There’s a lesson in the dispute between the polling outfit Research 2000 and the website Daily Kos that broke into a firestorm this week, but I’m not sure the commentary to date has nailed it. Transparency, to me, is not the prime issue. Due diligence is.
I’ve no idea of the merits of Kos’ claims that R2K provided it with falsified data in pre-election polls; R2K denies it. I’m sympathetic to Kos’ demands for the original datasets – the underlying records of each interview – a call that's been echoed in a statement by the National Council on Public Polls (of which ABC News is a member).
But in picking apart this controversy, that’s not the only place to look.
The NCPP said it "believes public disclosure of all the relevant information about the polls in dispute will provide a solid basis for resolving this controversy.” Maybe so; I've long maintained that disclosure is essential in evaluating survey quality. But maybe not. If a vendor stands accused of fabricating results, it can just as easily stand accused of fabricating the underlying data. Not simple, but lying never is.

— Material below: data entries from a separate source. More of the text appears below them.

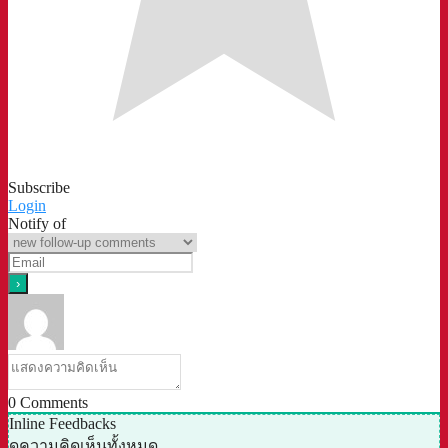
Subscribe
Login
Notify of
0
Comments
Inline Feedbacks
ดูความคิดเห็นทั้งหมด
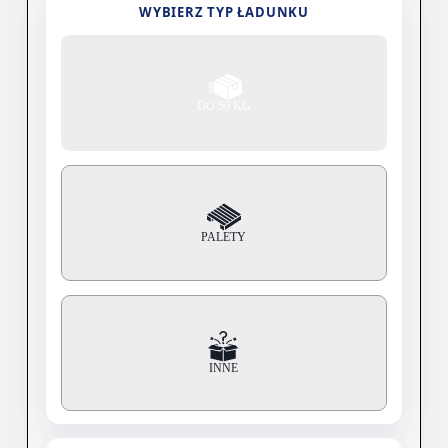
WYBIERZ TYP ŁADUNKU
DO 50 KG
PALETY
INNE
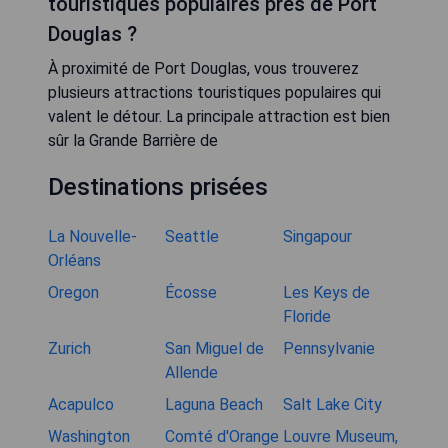
touristiques populaires près de Port
Douglas ?
À proximité de Port Douglas, vous trouverez
plusieurs attractions touristiques populaires qui
valent le détour. La principale attraction est bien
sûr la Grande Barrière de
Destinations prisées
La Nouvelle-
Seattle
Singapour
Orléans
Oregon
Écosse
Les Keys de
Floride
Zurich
San Miguel de
Pennsylvanie
Allende
Acapulco
Laguna Beach
Salt Lake City
Washington
Comté d'Orange
Louvre Museum,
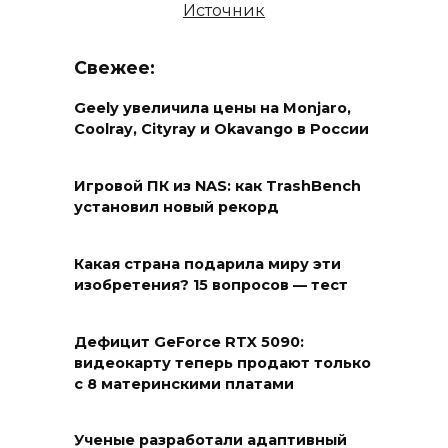
Источник
Свежее:
Geely увеличила цены на Monjaro,
Coolray, Cityray и Okavango в России
Игровой ПК из NAS: как TrashBench
установил новый рекорд
Какая страна подарила миру эти
изобретения? 15 вопросов — тест
Дефицит GeForce RTX 5090:
видеокарту теперь продают только
с 8 материнскими платами
Ученые разработали адаптивный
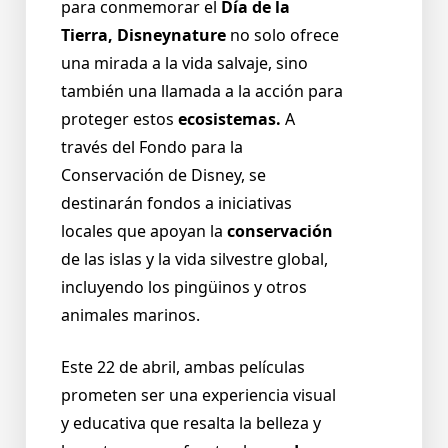
para conmemorar el
Día de la
Tierra, Disneynature
no solo ofrece
una mirada a la vida salvaje, sino
también una llamada a la acción para
proteger estos
ecosistemas.
A
través del Fondo para la
Conservación de Disney, se
destinarán fondos a iniciativas
locales que apoyan la
conservación
de las islas y la vida silvestre global,
incluyendo los pingüinos y otros
animales marinos.
Este 22 de abril, ambas películas
prometen ser una experiencia visual
y educativa que resalta la belleza y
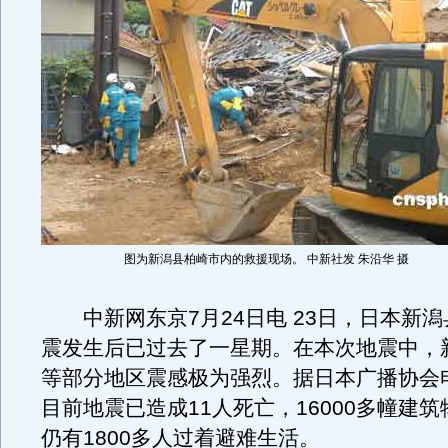
图为新潟县柏崎市内的救援现场。 中新社发 朱沿华 摄
中新网东京7月24日电 23日，日本新潟
震发生后已过去了一星期。在本次地震中，
等部分地区震感极为强烈。据日本广播协会
目前地震已造成11人死亡，16000多幢建
仍有1800多人过着避难生活。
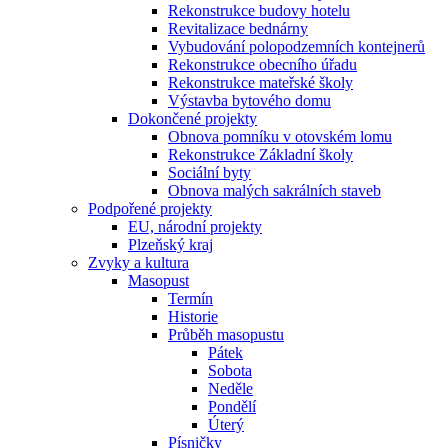
Rekonstrukce budovy hotelu
Revitalizace bednárny
Vybudování polopodzemních kontejnerů
Rekonstrukce obecního úřadu
Rekonstrukce mateřské školy
Výstavba bytového domu
Dokončené projekty
Obnova pomníku v otovském lomu
Rekonstrukce Základní školy
Sociální byty
Obnova malých sakrálních staveb
Podpořené projekty
EU, národní projekty
Plzeňský kraj
Zvyky a kultura
Masopust
Termín
Historie
Průběh masopustu
Pátek
Sobota
Neděle
Pondělí
Úterý
Písničky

Disclosure, then, as necessary as it is, does not in and of itself assure data quality. That takes another step: The need for those who fund and then promote or disseminate these data first to dig deeply into the bona fides of the product.
Indeed to my mind the delivery of methodological details, including original datasets, should be an initial and ongoing requirement of any polling provider, not a demand only when controversy arises. That points to a more basic lesson of this story: the principle of caveat emptor.
Polling is a complex undertaking that can be produced in many ways – some highly valid and reliable, some less so, some not in the least. Anyone buying it needs to take the trouble to ascertain precisely how it’s being carried out – in sampling, questionnaire design, respondent selection, interviewing, quality control, weighting and more – and to assess the appropriateness of these methods for the intended use of the research.
This too rarely happens. Many fall prey to the notion that it’s all just numbers – that this 63 percent is as good as that one. The compelling nature of data induces us to drop our critical faculties, the need to assess just how these numbers were produced. Without that assessment, running with numbers is like running with scissors.
Just as I don’t know how R2K produced its results, I likewise don’t know how far Daily Kos went in examining precisely what it was buying, branding and delivering to a data-hungry world. But I do know this: Long before we get to disclosure, the best way to obtain good data is to demand it.